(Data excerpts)
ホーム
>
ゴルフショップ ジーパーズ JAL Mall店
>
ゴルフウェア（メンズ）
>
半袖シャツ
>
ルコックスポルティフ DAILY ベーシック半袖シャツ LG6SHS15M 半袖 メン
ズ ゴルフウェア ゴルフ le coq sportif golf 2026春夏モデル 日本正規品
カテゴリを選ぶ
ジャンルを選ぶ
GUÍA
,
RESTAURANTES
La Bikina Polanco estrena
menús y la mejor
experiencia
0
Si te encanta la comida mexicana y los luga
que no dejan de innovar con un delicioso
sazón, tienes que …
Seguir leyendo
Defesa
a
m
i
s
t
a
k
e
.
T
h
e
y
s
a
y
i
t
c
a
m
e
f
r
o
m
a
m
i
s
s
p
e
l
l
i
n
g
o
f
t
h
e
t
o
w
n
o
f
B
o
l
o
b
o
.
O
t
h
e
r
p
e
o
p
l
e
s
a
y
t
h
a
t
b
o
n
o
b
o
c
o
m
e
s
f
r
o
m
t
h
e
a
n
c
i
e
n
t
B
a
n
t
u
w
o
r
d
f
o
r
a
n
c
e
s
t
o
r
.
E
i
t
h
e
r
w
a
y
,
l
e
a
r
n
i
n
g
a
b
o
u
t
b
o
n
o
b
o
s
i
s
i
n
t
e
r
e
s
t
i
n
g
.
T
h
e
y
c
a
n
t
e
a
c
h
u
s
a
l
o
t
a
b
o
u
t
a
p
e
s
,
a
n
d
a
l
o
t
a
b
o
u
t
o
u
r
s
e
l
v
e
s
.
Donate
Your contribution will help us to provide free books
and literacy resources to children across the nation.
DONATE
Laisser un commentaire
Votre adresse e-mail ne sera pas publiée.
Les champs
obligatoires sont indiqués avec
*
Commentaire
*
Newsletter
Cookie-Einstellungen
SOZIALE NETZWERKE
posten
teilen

# YOUR GOAL
Reproduce every line from the entries that holds the word "ゴルフウェア".

# ANSWER SPACE
ゴルフウェア（メンズ）
ズ ゴルフウェア ゴルフ le coq sportif golf 2026春夏モデル 日本正規品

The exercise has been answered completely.